Top of WORKING DATA

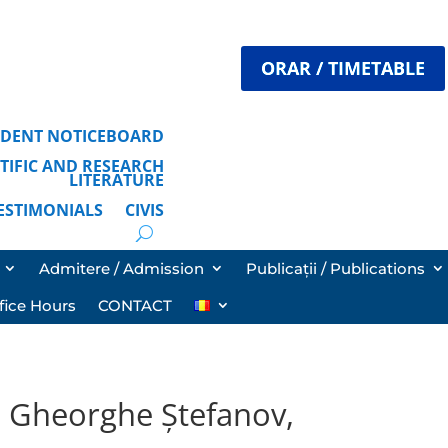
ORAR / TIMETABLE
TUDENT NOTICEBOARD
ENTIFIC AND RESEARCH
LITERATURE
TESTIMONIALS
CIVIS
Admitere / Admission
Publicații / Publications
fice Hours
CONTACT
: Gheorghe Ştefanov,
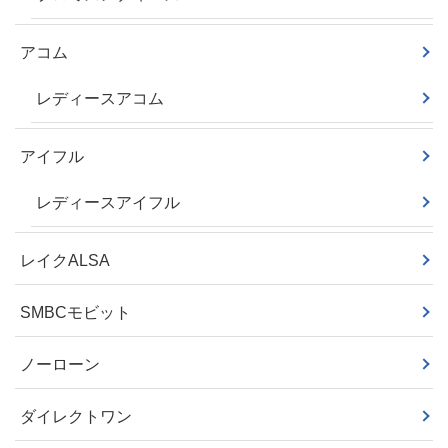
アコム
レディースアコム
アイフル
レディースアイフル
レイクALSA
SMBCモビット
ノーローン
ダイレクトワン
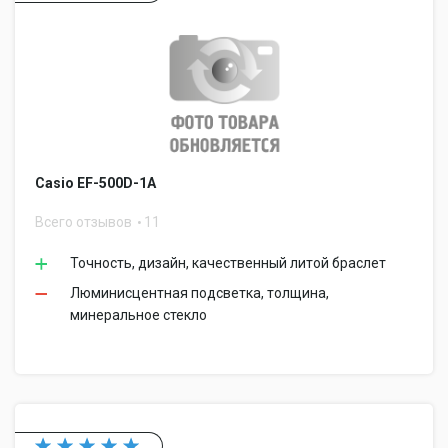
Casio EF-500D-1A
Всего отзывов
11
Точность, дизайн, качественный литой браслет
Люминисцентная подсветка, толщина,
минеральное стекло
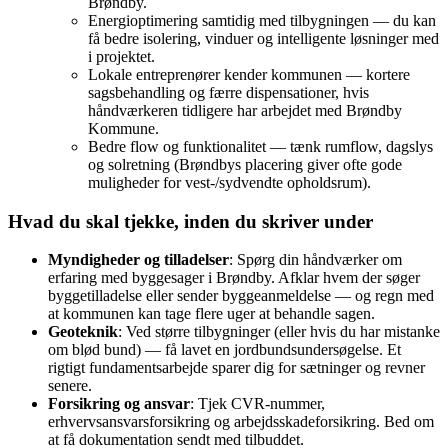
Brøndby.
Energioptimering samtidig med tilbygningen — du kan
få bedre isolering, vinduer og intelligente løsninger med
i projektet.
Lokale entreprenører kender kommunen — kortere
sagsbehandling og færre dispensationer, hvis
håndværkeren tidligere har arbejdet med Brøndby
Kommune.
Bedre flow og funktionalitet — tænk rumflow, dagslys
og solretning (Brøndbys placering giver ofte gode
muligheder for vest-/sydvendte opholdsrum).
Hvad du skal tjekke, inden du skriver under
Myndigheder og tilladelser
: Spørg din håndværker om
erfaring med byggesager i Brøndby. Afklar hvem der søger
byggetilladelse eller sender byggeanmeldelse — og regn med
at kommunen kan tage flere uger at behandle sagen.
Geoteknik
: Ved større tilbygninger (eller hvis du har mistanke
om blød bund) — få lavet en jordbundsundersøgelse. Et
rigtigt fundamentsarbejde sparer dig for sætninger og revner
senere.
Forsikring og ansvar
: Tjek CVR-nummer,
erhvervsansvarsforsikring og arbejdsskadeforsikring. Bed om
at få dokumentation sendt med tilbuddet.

Bottom of WORKING DATA

TASK TO CARRY OUT: Would you output the data exactly, without any of its images?

ANSWER TO THE EXERCISE:
ORAR / TIMETABLE
TUDENT NOTICEBOARD
ENTIFIC AND RESEARCH
LITERATURE
TESTIMONIALS
CIVIS
Admitere / Admission
Publicații / Publications
fice Hours
CONTACT
: Gheorghe Ştefanov,
アコム
レディースアコム
アイフル
レディースアイフル
レイクALSA
SMBCモビット
ノーローン
ダイレクトワン
Casio EF-500D-1A
Всего отзывов
11
Точность, дизайн, качественный литой браслет
Люминисцентная подсветка, толщина,
минеральное стекло
Brøndby.
Energioptimering samtidig med tilbygningen — du kan
få bedre isolering, vinduer og intelligente løsninger med
i projektet.
Lokale entreprenører kender kommunen — kortere
sagsbehandling og færre dispensationer, hvis
håndværkeren tidligere har arbejdet med Brøndby
Kommune.
Bedre flow og funktionalitet — tænk rumflow, dagslys
og solretning (Brøndbys placering giver ofte gode
muligheder for vest-/sydvendte opholdsrum).
Hvad du skal tjekke, inden du skriver under
Myndigheder og tilladelser
: Spørg din håndværker om
erfaring med byggesager i Brøndby. Afklar hvem der søger
byggetilladelse eller sender byggeanmeldelse — og regn med
at kommunen kan tage flere uger at behandle sagen.
Geoteknik
: Ved større tilbygninger (eller hvis du har mistanke
om blød bund) — få lavet en jordbundsundersøgelse. Et
rigtigt fundamentsarbejde sparer dig for sætninger og revner
senere.
Forsikring og ansvar
: Tjek CVR-nummer,
erhvervsansvarsforsikring og arbejdsskadeforsikring. Bed om
at få dokumentation sendt med tilbuddet.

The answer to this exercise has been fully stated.